Side by side they stick together, To uphold the Magpies name.
See, the barrackers are shouting, As all barrackers should.
For the Premiership's a cakewalk For the good old Collingwood.
* These are the lyrics of the official recorded version. Some variations exist.
Believe it or not, 'Good Old Collingwood Forever' has the oldest origins of any of our Australian football club songs. It started life as a marching song called 'Goodbye Dolly Gray' in the USA during the Spanish American War (1898), and grew in popularity through the Boer War (1899-1902). It was written by renowned American composer William D Cobb, who listed among his credits songs for an early stage version of Wizard of Oz.
The relevant lyrics adapted from 'Goodbye Dolly Gray' are as follows:
Goodbye Dolly I must leave you, though it breaks my heart to go, Something tells me I am needed at the front to fight the foe, See – the boys in blue are marching and I can no longer stay, Hark – I hear the bugle calling, goodbye Dolly Gray.
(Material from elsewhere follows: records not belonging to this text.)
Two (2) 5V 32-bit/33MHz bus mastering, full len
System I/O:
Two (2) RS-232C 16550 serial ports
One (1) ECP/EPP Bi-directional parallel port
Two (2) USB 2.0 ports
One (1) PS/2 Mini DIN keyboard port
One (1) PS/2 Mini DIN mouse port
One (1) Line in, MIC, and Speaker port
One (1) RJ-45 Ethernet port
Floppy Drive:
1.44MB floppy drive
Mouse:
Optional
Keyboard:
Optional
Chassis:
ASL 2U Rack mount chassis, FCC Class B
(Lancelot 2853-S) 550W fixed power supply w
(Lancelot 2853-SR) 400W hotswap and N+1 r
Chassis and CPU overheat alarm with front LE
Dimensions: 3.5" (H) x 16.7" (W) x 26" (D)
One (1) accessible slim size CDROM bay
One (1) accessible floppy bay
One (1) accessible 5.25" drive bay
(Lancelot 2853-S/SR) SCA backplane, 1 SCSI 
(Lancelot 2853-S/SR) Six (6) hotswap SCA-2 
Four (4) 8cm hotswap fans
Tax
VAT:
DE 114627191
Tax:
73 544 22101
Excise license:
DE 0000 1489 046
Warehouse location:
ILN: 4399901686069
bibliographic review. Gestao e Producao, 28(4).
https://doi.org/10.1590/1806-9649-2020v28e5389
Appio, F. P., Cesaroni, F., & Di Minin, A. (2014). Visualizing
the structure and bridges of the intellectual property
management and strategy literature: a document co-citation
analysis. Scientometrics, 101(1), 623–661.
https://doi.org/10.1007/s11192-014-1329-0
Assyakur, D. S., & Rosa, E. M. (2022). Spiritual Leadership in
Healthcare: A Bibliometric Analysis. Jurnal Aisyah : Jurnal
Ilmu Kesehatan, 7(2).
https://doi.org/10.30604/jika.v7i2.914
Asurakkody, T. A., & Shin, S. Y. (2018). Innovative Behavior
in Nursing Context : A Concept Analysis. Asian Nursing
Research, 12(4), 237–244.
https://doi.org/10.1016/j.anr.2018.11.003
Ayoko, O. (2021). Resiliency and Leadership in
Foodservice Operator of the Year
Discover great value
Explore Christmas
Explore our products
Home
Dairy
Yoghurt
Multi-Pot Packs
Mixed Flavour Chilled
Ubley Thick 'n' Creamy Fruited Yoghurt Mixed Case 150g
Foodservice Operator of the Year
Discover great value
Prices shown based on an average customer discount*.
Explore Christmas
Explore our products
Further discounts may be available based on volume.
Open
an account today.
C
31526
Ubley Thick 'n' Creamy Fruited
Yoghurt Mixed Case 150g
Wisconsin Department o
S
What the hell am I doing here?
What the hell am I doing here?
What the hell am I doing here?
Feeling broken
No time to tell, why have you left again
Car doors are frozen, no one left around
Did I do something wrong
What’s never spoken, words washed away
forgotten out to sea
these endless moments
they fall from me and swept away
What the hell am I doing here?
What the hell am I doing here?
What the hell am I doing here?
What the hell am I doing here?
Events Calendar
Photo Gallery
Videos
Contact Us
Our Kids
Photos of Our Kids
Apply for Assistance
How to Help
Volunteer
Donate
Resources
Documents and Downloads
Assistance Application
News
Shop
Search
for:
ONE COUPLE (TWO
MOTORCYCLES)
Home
It wasn’t until 1906 that a Collingwood player by the name of Tom Nelson, who played a mere three games for the club, took the music and made it the basis for what was to become one of football's most stirring anthems (at least to the ears of devoted Collingwood fans). Remarkably, Nelson came up with his version with his teammates while in Tasmania - and that's a story in itself.
The penultimate line of the song ('Oh, the Premiership's a cakewalk') was changed in 1983, to avoid embarrassment after a long period without Premiership success. But the alternate version ('There is just one team we favour') met with little acceptance from fans and everyone soon reverted to the original. (For those who are curious, a 'cakewalk' was a dance that developed from a Black American contest in graceful walking, where a cake was offered as a prize.)
One mystery about the song is why the words 'Cor Blimey' were added, in the pause after the fourth line. Those words are not present in the official recording, but former skipper Harry Collier recalled during a 1996 documentary on 100 Years of Australian Football that players had been singing them since at least the 1920s. Today's players seem to have morphed it into something else again.
To this day, the Magpies remain the only club to acknowledge their barrackers in their club song. Maybe that explains why supporters love to sing it with such gusto after every single win.